BAKU, Azerbaijan, April 11. The imports’ impact on the exchange rate in Kazakhstan is due to generation of foreign currency demand by imports to pay for it, Azat Uskenbayev, director of the payment balance department at the country’s National Bank (NBK), said, Trend reports via the NBK’s press service.
“However, here it’s necessary to take into account the specifics of Kazakhstan, according to which some of the intermediate and investment imports are financed by foreign direct investments,” Uskenbayev noted. “Since these volumes do not pass through the domestic foreign exchange market, they don’t exert pressure on the tenge rate.”
According to him, the demand for foreign currency in the domestic market is generated by that part of intermediate and investment imports, which is purchased through fiscal expenses and business funds not backed by foreign investments, as well as consumer imports.
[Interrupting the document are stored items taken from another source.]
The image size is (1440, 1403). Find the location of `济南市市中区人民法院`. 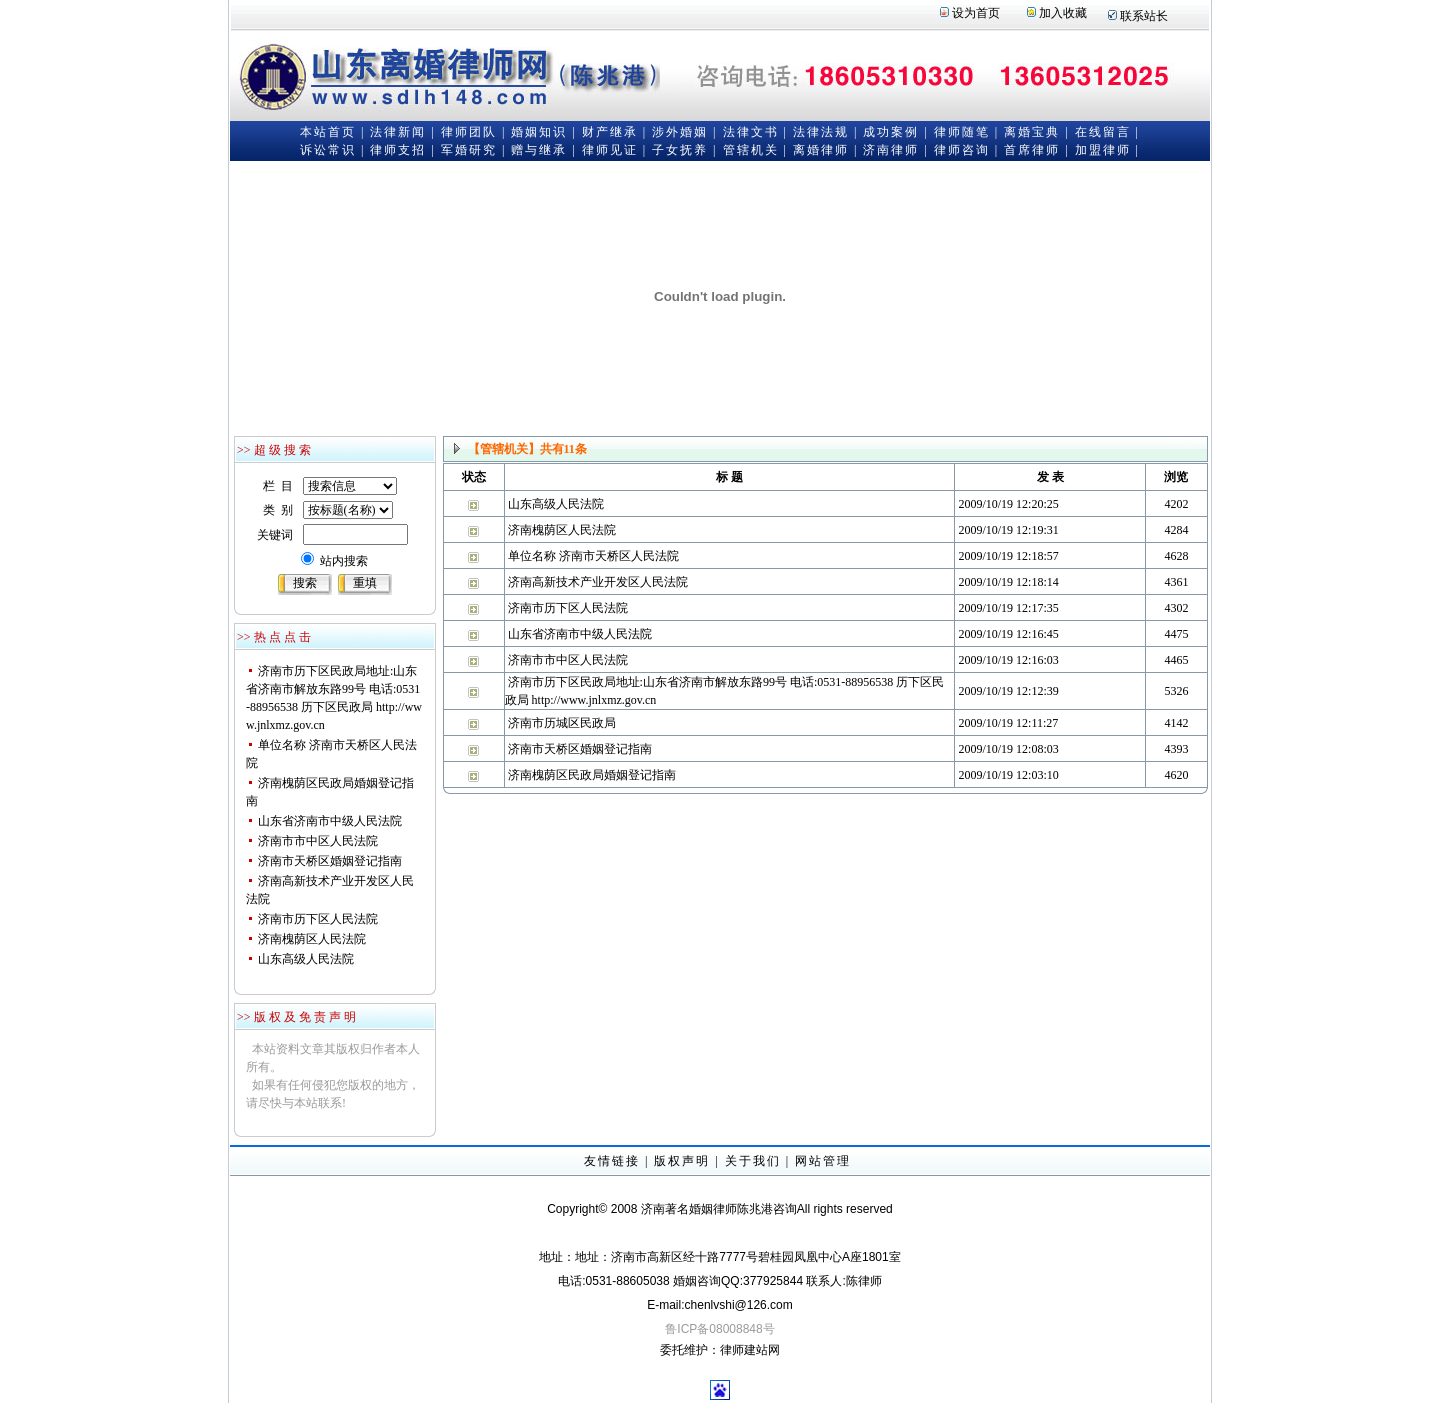

济南市市中区人民法院 is located at coordinates (318, 841).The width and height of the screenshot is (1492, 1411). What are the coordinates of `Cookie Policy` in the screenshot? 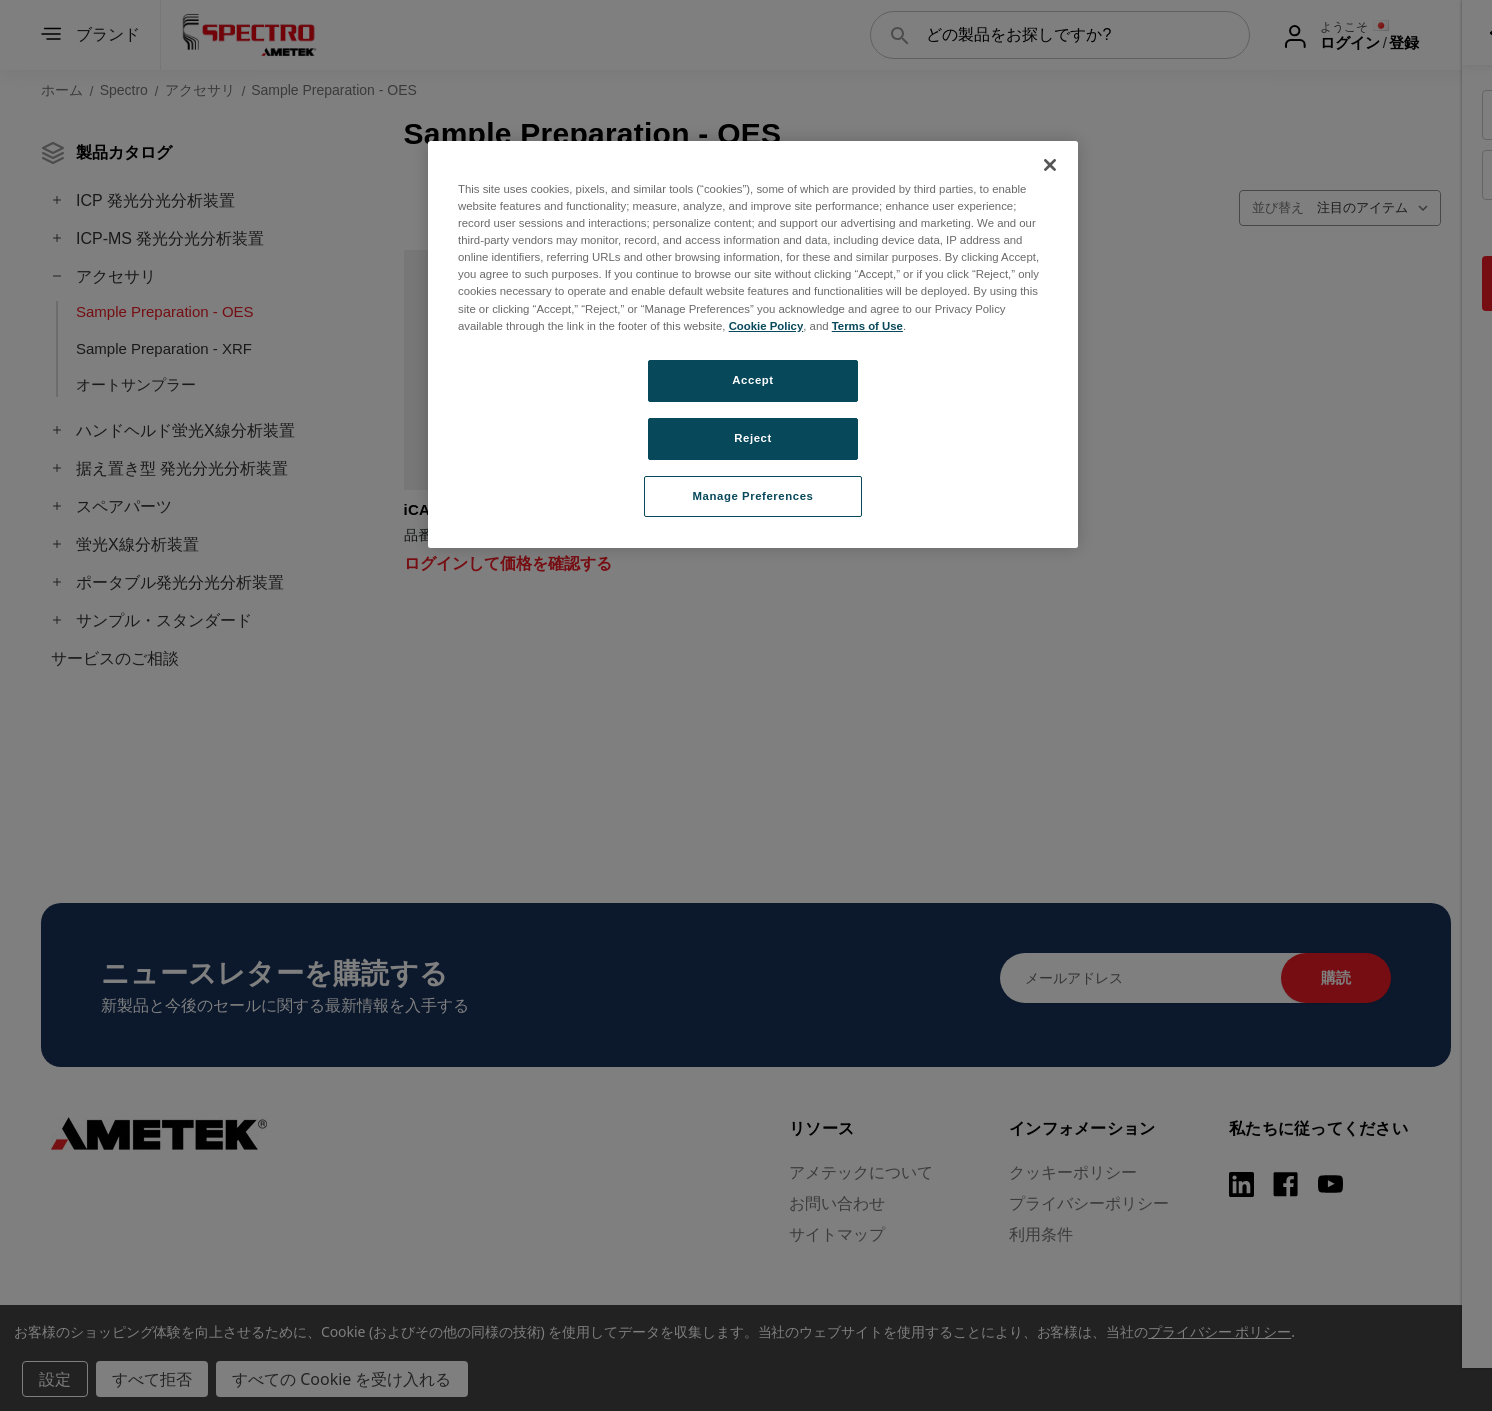 It's located at (766, 326).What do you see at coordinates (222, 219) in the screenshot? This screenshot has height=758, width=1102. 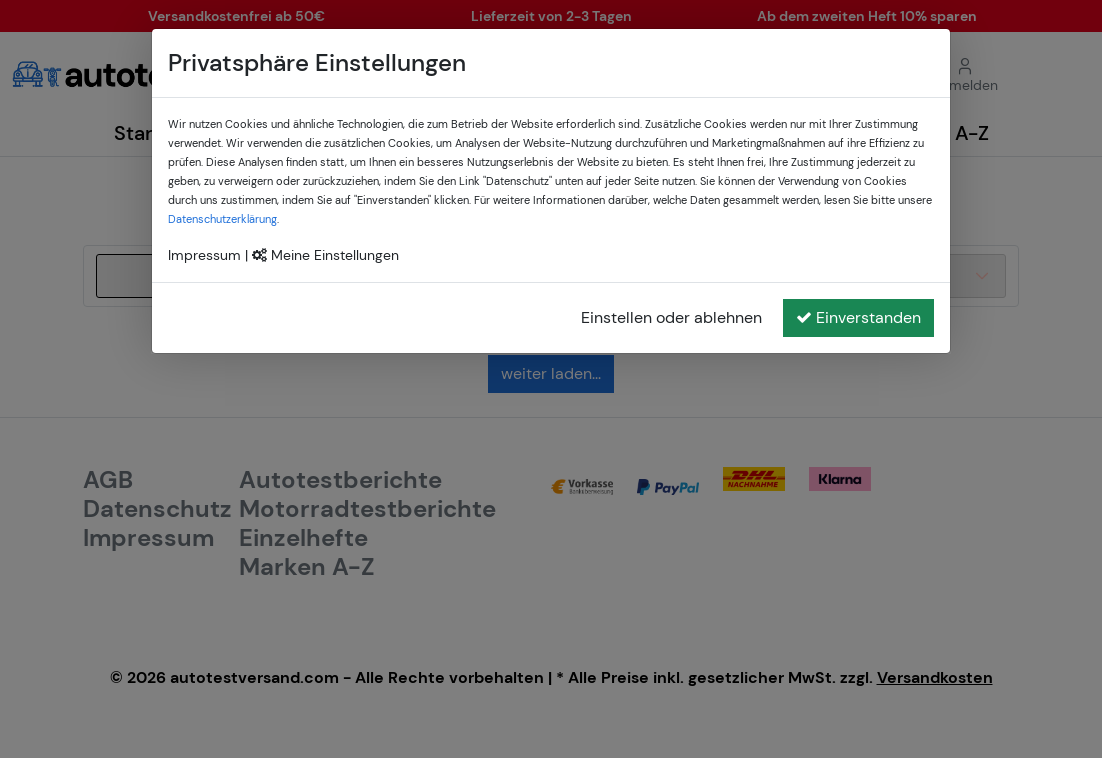 I see `Datenschutzerklärung` at bounding box center [222, 219].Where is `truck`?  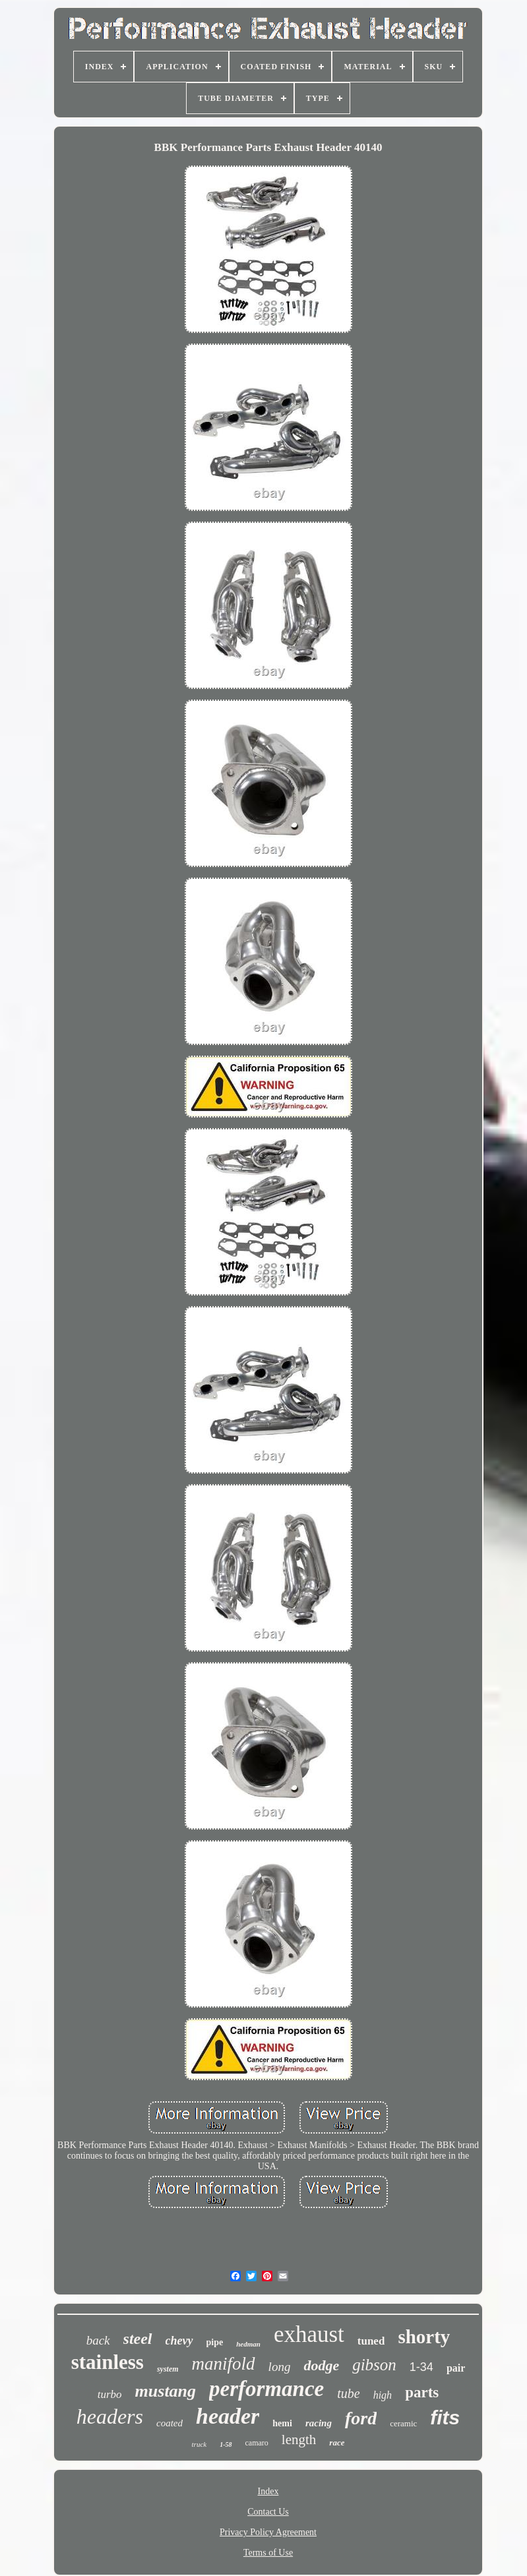 truck is located at coordinates (199, 2444).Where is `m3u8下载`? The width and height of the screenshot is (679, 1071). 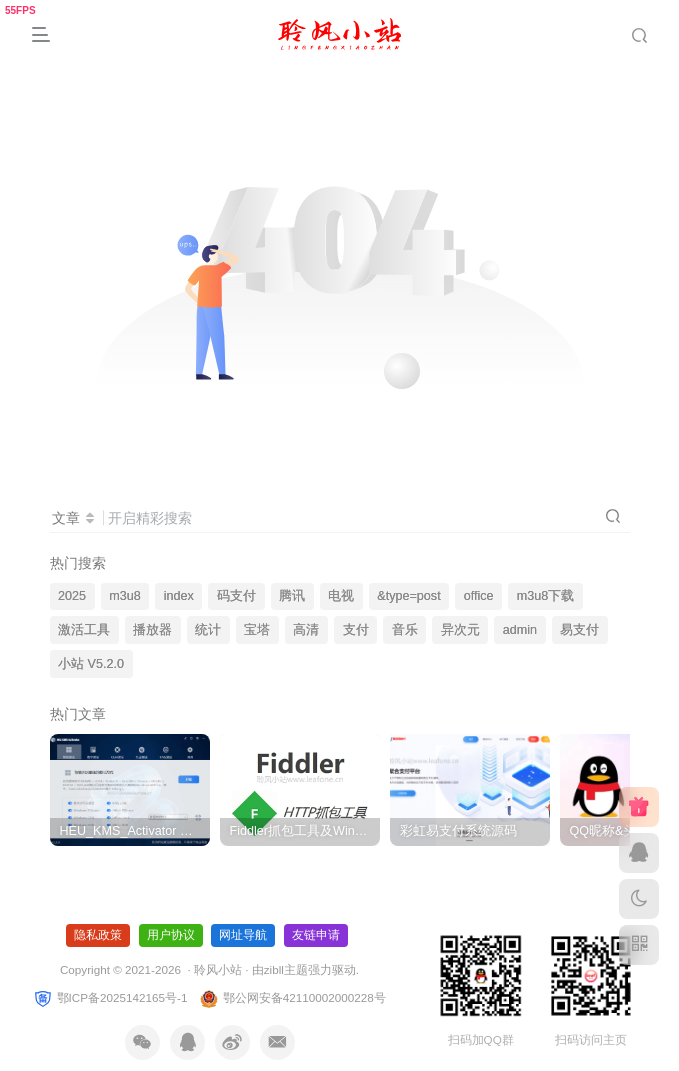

“The import of intermediate and investment goods, given the efficiency of further use of such goods, is justified, since it contributes to the development of domestic production,” the bank’s representative said. “Meanwhile, in terms of consumer goods, we see opportunities for import substitution and, as a result, reducing pressure on the exchange rate.”
“Some relatively simple goods, with efficient and rational use of resources, can be produced domestically. Such goods, for example, include sugar, apples, cheeses, sausages, poultry meat, household chemicals, clothes and shoes. So, in 2021, significant volumes of consumer imports were one of the main factors in the increased demand for foreign currency,” Uskenbayev said.